IMED1108 Issues in Women's Health Across the Lifespan
- 6 points
|Semester 2||UWA (Perth)||Face to face|
- Details for undergraduate courses
- The area of knowledge for this unit is Life and Health Sciences
- Category A broadening unit for Bachelor of Science students where relevant according to the broadening requirements for each student
- Level 1 elective
- In exploring women's health issues across their life span, the unit looks at the fetal child and infant, the adolescent girl, the reproductive woman and women in old age—addressing common disorders, customs and traditions, issues in sexual health, pregnancy and childbirth, public health and global policies. A fundamental part of the unit is to examine interesting case studies relating to Indigenous and global health issues. There is also the potential for students to extend their educational and research interests in women's health in the Levels 2 and 3 elective units, IMED2208 Issues in Women's Reproductive Health: Major Diseases and Health Problems and IMED3301 Issues in Women's Reproductive Health: Research and Evidence-based Practice, as choices within their academic course pathway.
- Students are able to (1) describe basic advances in genetic mapping and implications for women's health; discuss the concept of personhood and rights of the unborn child taking into consideration aspects of global policy and cultural diversity; discuss selective female abortion (one child policies); identify key factors relating to prematurity, immunity, morbidity and mortality rates; (2) describe gender differentials in infant morbidity, mortality and health outcomes; discuss some of the issues in relation to the global women's health issues identified in the specific case studies explored (female genital mutilation, child abuse and maltreatment); (3) describe issues that arise in relation to global and cultural diversity in female puberty and sexual debut; identify the implications of an adolescent pregnancy; identify the potential impact of the following in relation to the specific case studies identified: sexually transmitted infections, substance use, diet and physical activity, mental health in adolescence; (4) describe aspects of global and cultural diversity in relation to aspects of custom, practice and tradition in maternal health around the world; state the main causes of female infertility; outline advances in assisted reproduction, and discuss the impact this may have on women's health issues; discuss the implications of HIV and AIDS, and other sexually transmitted infections on women's health; (5) describe the nature of morbidity, mortality and burden of disease for the adult women in a global context; list some of the causes and begin to explore the issues surrounding violence toward women, female depression and suicide; (6) describe some of the socioeconomic influences on older women; explore the concept of an ageing woman in modern society; discuss some of the challenges of managing disabilities and caring for older women in contemporary society.; (7) in relation to a specific case study, identify and discuss the impact of a national and/or global policy relating to one aspect of women's health; (8) demonstrate effective written communication skills; (9) demonstrate effective oral communication skills; (10) demonstrate a professional approach and responsibility for one's own learning; and (11) demonstrate an ability to work in teams to produce an outcome.
- Typically this unit is assessed in the following ways: (1) online lecture quizzes; (2) individual written assessments; and (3) group project.

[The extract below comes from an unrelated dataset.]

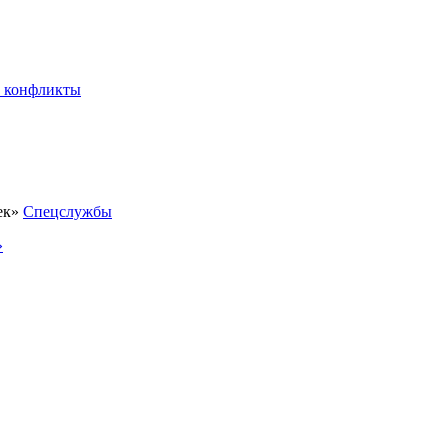
 конфликты
Спецслужбы
»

Further information is available in the unit outline.
Supplementary assessment is not available in this unit except in the case of a bachelor's pass degree student who has obtained a mark of 45 to 49 overall and is currently enrolled in this unit, and it is the only remaining unit that the student must pass in order to complete their course.
- Unit Coordinator(s)
- Dr Demelza Ireland
- Contact hours
- lectures: 2 hours per week; Practical Classes: 2 hours per week
- The availability of units in Semester 1, 2, etc. was correct at the time of publication but may be subject to change.

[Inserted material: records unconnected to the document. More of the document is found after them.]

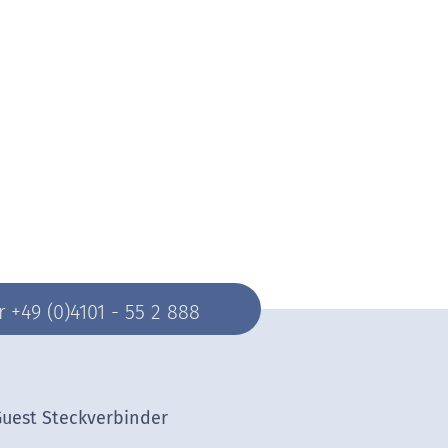
+49 (0)4101 - 55 2 888
Guest Steckverbinder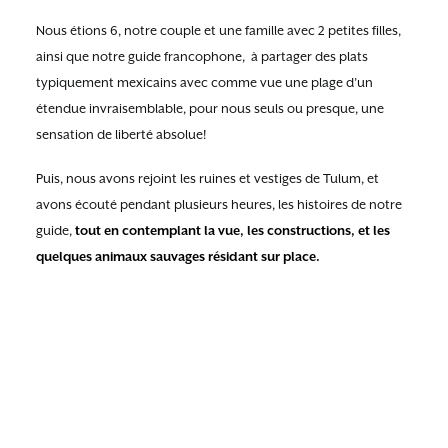
Nous étions 6, notre couple et une famille avec 2 petites filles,
ainsi que notre guide francophone, à partager des plats
typiquement mexicains avec comme vue une plage d’un
étendue invraisemblable, pour nous seuls ou presque, une
sensation de liberté absolue!
Puis, nous avons rejoint les ruines et vestiges de Tulum, et
avons écouté pendant plusieurs heures, les histoires de notre
guide,
tout en contemplant la vue, les constructions, et les
quelques animaux sauvages résidant sur place.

- All students are responsible for identifying when they need assistance to improve their academic learning, research, English language and numeracy skills; seeking out the services and resources available to help them; and applying what they learn. Students are encouraged to register for free online support through GETSmart; to help themselves to the extensive range of resources on UWA's STUDYSmarter website; and to participate in WRITESmart and (ma+hs)Smart drop-ins and workshops.
- Books and other material wherever listed may be subject to change. Book lists relating to 'Preliminary reading', 'Recommended reading' and 'Textbooks' are, in most cases, available at the University Co-operative Bookshop (from early January) and appropriate administrative offices for students to consult. Where texts are listed in the unit description above, an asterisk (*) indicates that the book is available in paperback.